RECORDS SHOWN
________________________________________

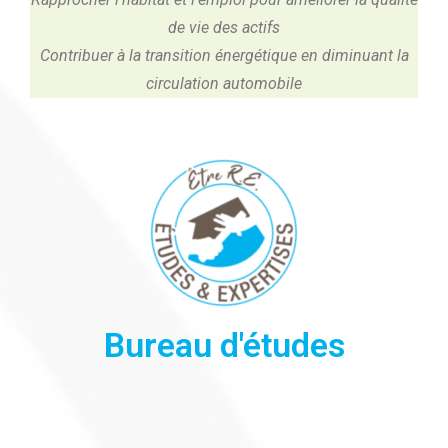
de vie des actifs
Contribuer à la transition énergétique en diminuant la
circulation automobile
Bureau d'études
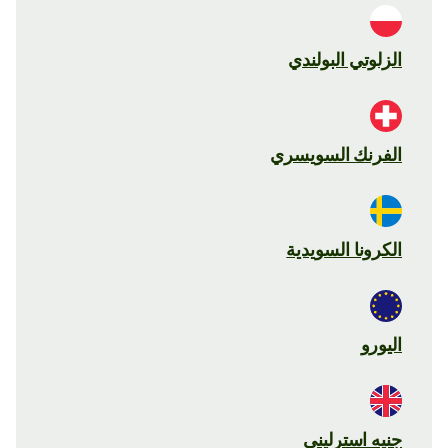
الزلوتي البولندي
الفرنك السويسري
الكرونا السويدية
اليورو
جنيه استرليني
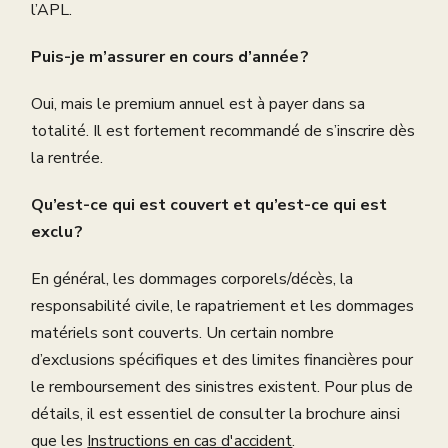
l’APL.
Puis-je m’assurer en cours d’année ?
Oui, mais le premium annuel est à payer dans sa
totalité. Il est fortement recommandé de s’inscrire dès
la rentrée.
Qu’est-ce qui est couvert et qu’est-ce qui est
exclu ?
En général, les dommages corporels/décès, la
responsabilité civile, le rapatriement et les dommages
matériels sont couverts. Un certain nombre
d’exclusions spécifiques et des limites financières pour
le remboursement des sinistres existent. Pour plus de
détails, il est essentiel de consulter la brochure ainsi
que les
Instructions en cas d'accident
.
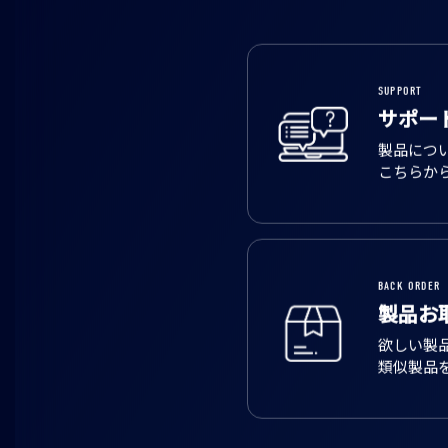
SUPPORT
サポー
製品につ
こちらか
BACK ORDER
製品お
欲しい製
類似製品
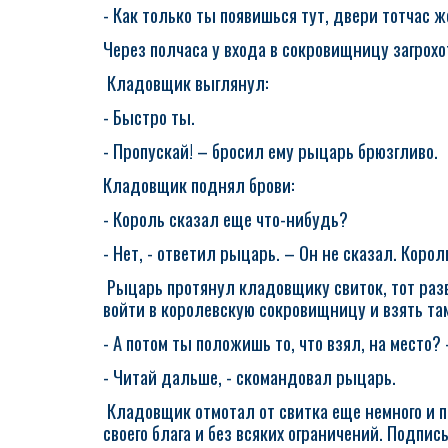
- Как только ты появишься тут, двери тотчас 
Через полчаса у входа в сокровищницу загрохо
Кладовщик выглянул:
- Быстро ты.
- Пропускай! – бросил ему рыцарь брюзгливо.
Кладовщик поднял брови:
- Король сказал еще что-нибудь?
- Нет, - ответил рыцарь. – Он не сказал. Корол
Рыцарь протянул кладовщику свиток, тот разв
войти в королевскую сокровищницу и взять там
- А потом ты положишь то, что взял, на место
- Читай дальше, - скомандовал рыцарь.
Кладовщик отмотал от свитка еще немного и 
своего блага и без всяких ограничений. Подпис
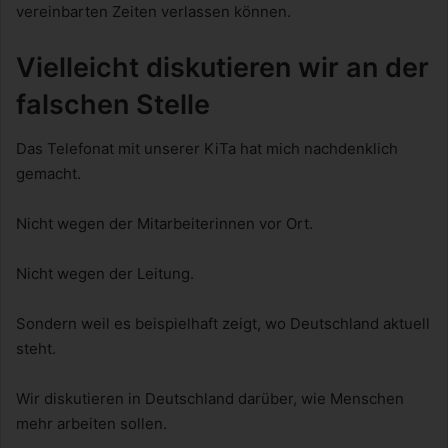
vereinbarten Zeiten verlassen können.
Vielleicht diskutieren wir an der
falschen Stelle
Das Telefonat mit unserer KiTa hat mich nachdenklich
gemacht.
Nicht wegen der Mitarbeiterinnen vor Ort.
Nicht wegen der Leitung.
Sondern weil es beispielhaft zeigt, wo Deutschland aktuell
steht.
Wir diskutieren in Deutschland darüber, wie Menschen
mehr arbeiten sollen.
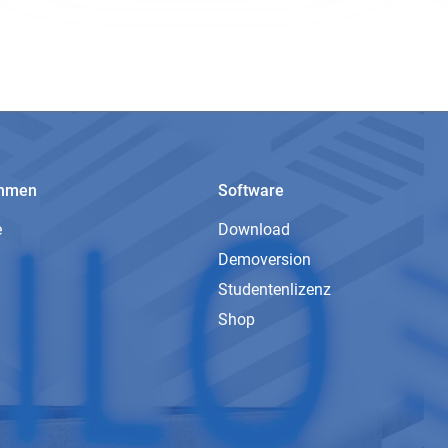
ehmen
Software
e
Download
Demoversion
Studentenlizenz
Shop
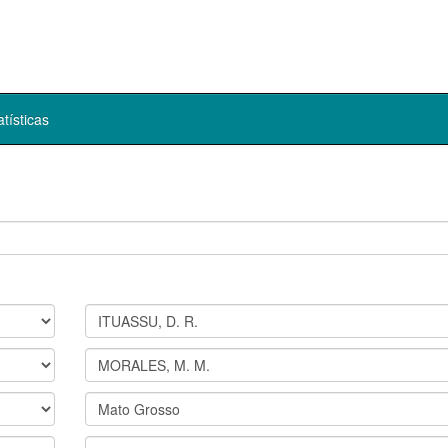
atísticas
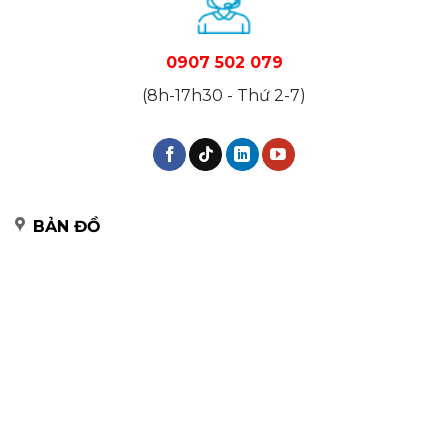
0907 502 079
(8h-17h30 - Thứ 2-7)
BẢN ĐỒ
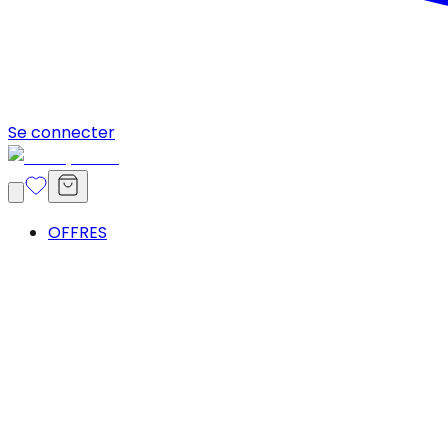
Se connecter
OFFRES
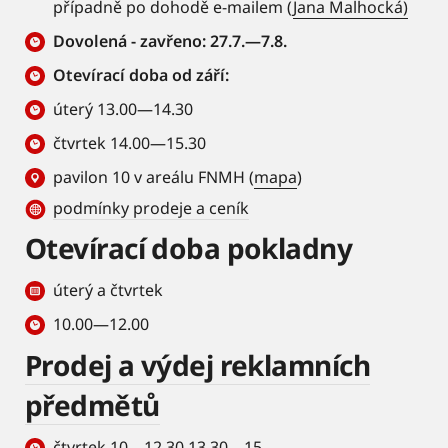
případně po dohodě e-mailem (
Jana Malhocká)
Dovolená - zavřeno: 27.7.—7.8.
Otevírací doba od září:
úterý 13.00—14.30
čtvrtek 14.00—15.30
pavilon 10 v areálu FNMH (
mapa
)
podmínky prodeje a ceník
Otevírací doba pokladny
úterý a čtvrtek
10.00—12.00
Prodej a výdej reklamních
předmětů
čtvrtek 10—12.30 13.30—15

________________________________________

TASK
Exactly and only the lines from the top of the records down to the line containing "- А потом ты положишь то, что взял, на место" should be transcribed, please, without the pictures.

RESULT OF THE TASK
de vie des actifs
Contribuer à la transition énergétique en diminuant la
circulation automobile
Bureau d'études
الزلوتي البولندي
الفرنك السويسري
الكرونا السويدية
اليورو
جنيه استرليني
l’APL.
Puis-je m’assurer en cours d’année ?
Oui, mais le premium annuel est à payer dans sa
totalité. Il est fortement recommandé de s’inscrire dès
la rentrée.
Qu’est-ce qui est couvert et qu’est-ce qui est
exclu ?
En général, les dommages corporels/décès, la
responsabilité civile, le rapatriement et les dommages
matériels sont couverts. Un certain nombre
d’exclusions spécifiques et des limites financières pour
le remboursement des sinistres existent. Pour plus de
détails, il est essentiel de consulter la brochure ainsi
que les
Instructions en cas d'accident
.
SUPPORT
サポー
製品につ
こちらか
BACK ORDER
製品お
欲しい製
類似製品
- Как только ты появишься тут, двери тотчас 
Через полчаса у входа в сокровищницу загрохо
Кладовщик выглянул:
- Быстро ты.
- Пропускай! – бросил ему рыцарь брюзгливо.
Кладовщик поднял брови:
- Король сказал еще что-нибудь?
- Нет, - ответил рыцарь. – Он не сказал. Корол
Рыцарь протянул кладовщику свиток, тот разв
войти в королевскую сокровищницу и взять там
- А потом ты положишь то, что взял, на место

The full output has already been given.